Развлекательная культура приводит к созданию бессобытийного мира, где общие, бесконечно растиражированные модели поведения, раскрывающиеся в потреблении одинаковых предметов и ценностей, вытеснили саму возможность личного переживания: «Ложь, долженствующая низвести этот страшный торжественный акт его смерти до уровня всех их визитов, гардин, осетрины к обеду»[88 - См: «Смерть Ивана Ильича» [Там же, с. 98].]. В этом контексте невозможно «присутствие», человек выведен из бытия, рассеян в мире, модус взаимодействия с которым – бессмысленная занятость.

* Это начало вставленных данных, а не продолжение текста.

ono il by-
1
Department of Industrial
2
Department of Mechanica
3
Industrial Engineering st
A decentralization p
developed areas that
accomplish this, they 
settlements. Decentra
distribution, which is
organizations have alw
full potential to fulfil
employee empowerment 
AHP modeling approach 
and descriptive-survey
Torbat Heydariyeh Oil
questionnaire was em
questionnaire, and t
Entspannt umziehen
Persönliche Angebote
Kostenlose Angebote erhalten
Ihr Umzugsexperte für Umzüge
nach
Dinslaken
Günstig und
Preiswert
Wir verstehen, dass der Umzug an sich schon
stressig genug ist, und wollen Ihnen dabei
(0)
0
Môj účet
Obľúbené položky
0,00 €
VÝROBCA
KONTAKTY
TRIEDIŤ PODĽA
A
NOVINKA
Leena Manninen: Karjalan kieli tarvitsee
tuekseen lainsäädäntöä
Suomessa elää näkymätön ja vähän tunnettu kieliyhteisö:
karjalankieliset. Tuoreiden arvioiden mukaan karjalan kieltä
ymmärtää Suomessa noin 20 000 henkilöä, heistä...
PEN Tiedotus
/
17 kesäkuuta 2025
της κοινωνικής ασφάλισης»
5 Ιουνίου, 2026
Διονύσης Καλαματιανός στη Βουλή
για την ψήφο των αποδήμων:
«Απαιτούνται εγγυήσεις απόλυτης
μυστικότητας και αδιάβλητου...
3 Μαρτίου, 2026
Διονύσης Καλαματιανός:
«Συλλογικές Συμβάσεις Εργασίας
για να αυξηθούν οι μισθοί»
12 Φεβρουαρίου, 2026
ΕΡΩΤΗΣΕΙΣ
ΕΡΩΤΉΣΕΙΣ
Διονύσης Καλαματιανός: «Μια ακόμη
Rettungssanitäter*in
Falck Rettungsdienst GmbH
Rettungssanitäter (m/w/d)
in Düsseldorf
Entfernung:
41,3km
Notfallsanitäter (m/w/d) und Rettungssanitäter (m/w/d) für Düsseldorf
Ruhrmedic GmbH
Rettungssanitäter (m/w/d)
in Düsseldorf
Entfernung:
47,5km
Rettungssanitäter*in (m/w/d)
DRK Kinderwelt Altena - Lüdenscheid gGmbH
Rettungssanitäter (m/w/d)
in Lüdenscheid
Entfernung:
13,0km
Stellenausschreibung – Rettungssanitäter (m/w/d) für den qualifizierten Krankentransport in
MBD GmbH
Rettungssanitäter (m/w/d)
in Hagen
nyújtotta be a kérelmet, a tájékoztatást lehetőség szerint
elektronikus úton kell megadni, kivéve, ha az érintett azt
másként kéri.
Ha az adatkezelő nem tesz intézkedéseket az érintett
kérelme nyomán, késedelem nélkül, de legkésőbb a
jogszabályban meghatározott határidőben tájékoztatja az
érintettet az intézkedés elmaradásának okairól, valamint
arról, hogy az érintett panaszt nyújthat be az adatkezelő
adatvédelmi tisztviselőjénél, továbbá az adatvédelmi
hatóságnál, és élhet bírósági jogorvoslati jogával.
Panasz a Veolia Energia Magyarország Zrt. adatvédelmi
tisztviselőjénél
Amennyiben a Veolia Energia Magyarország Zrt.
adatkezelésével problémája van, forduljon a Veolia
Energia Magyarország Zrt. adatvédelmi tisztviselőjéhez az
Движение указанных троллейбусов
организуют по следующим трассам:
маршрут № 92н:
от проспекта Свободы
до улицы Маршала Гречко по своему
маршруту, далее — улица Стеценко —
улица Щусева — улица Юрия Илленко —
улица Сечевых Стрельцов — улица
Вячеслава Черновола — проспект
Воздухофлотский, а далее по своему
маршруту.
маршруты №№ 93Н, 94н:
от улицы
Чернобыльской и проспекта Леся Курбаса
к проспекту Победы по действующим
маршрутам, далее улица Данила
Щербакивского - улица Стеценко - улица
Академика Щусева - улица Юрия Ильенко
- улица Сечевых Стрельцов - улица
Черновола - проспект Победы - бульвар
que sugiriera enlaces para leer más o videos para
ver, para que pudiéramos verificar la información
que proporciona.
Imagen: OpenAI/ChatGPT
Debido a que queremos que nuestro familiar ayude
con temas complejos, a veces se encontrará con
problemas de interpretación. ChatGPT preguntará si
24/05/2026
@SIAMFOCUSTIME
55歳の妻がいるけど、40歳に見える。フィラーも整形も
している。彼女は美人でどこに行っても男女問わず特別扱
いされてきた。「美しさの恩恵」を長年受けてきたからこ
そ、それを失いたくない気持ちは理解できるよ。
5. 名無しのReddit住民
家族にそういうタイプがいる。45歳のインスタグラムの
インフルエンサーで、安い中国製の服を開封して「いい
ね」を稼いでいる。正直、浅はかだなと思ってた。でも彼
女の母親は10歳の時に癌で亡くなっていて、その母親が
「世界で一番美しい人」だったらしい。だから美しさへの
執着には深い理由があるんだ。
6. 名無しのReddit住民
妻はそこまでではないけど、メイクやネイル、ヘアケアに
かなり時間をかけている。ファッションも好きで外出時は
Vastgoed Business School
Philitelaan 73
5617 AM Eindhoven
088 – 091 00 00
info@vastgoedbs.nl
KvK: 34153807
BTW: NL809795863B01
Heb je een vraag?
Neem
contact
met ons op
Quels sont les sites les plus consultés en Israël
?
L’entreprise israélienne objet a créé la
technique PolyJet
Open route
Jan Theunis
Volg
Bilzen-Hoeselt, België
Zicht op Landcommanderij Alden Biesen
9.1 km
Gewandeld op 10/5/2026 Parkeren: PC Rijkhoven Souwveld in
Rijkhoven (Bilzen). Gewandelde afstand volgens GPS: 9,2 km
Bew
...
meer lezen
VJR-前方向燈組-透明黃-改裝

Такое представление о развлечении восходит отчасти к Паскалю, у которого читаем: «Причина тяги к развлечениям коренится в изначальной бедственности нашего положения, в хрупкости, смертности и такой ничтожности человека, что стоит подумать об этом – и уже ничто не может нас утешить»[89 - [Паскаль, 1990, с. 192].]. Но оно также предвосхищает хайдеггеровское рассеяние, характеризующее неподлинное существование человека. Хайдеггеровские «боязливые хлопоты» – пребывание в настоящем, в повседневности, уход от ужаса «ничто» – вполне применимы к Ивану Ильичу. Читаем у Хайдеггера: «Мы наслаждаемся и забавляемся, как люди наслаждаются; мы читаем, смотрим и судим о литературе и искусстве, как люди видят и судят; но мы и отшатываемся от “толпы”, как люди отшатываются; мы находим “возмутительным” то, что люди находят возмутительным»[90 - Цит. по: [Хайдеггер, <http://www.lib.ru/HEIDEGGER/bytie.txt (http://www.lib.ru/HEIDEGGER/bytie.txt)>].]. Для описания этой диктатуры безличного или срединного Хайдеггером используется неопределенно-личное местоимение «das Man» (sic!), близкое к русскому «человек» в аналогичном употреблении. Такого «человека» мы и встречаем у Толстого: это Кай из силлогизма Кизеветтера. Тот самый «другой», которому «правильно умирать», и о котором у Хайдеггера сказано: «Их “кто” не этот и не тот, не сам человек и не некоторые и не сумма всех. “Кто” тут неизвестного рода, люди»[91 - Цит. по: [Хайдеггер, <http://www.lib.ru/HEIDEGGER/bytie.txt (http://www.lib.ru/HEIDEGGER/bytie.txt)>].] (das Man)[92 - Заметим, что М. Хайдеггер ссылается на повесть Толстого в своем труде «Бытие и время»: «L.N. Tolstoi hat in seiner Erz?hlung “Der Tod des Iwan Iljitsch” das Ph?nomen der Ersch?tterung und des Zusammenbruchs dieses “man stirbt” dargestellt» [Heidegger, 1967, S. 254]. («В повести “Смерть Ивана Ильича” Л.Н. Толстой описал явление “человек умирает”, которое все расшатывает и от которого все распадается».)]. Другому, вынашиваемому в самом себе, принадлежащему к неопределенно-общему, предстоит столь же неопределенная смерть, тогда как событие встречи с самим собой, возможное лишь в переживании ужаса, которым приоткрывается «ничто», бесконечно отодвигается в результате погружения в повседневность[93 - См. также у Кафки: «Наше спасение в смерти, но не в этой» [Kafka, 1992, S. 92]. О созвучности идей Толстого и Кафки относительно смерти и о человеческом сообществе см.: [Brod, 1948].].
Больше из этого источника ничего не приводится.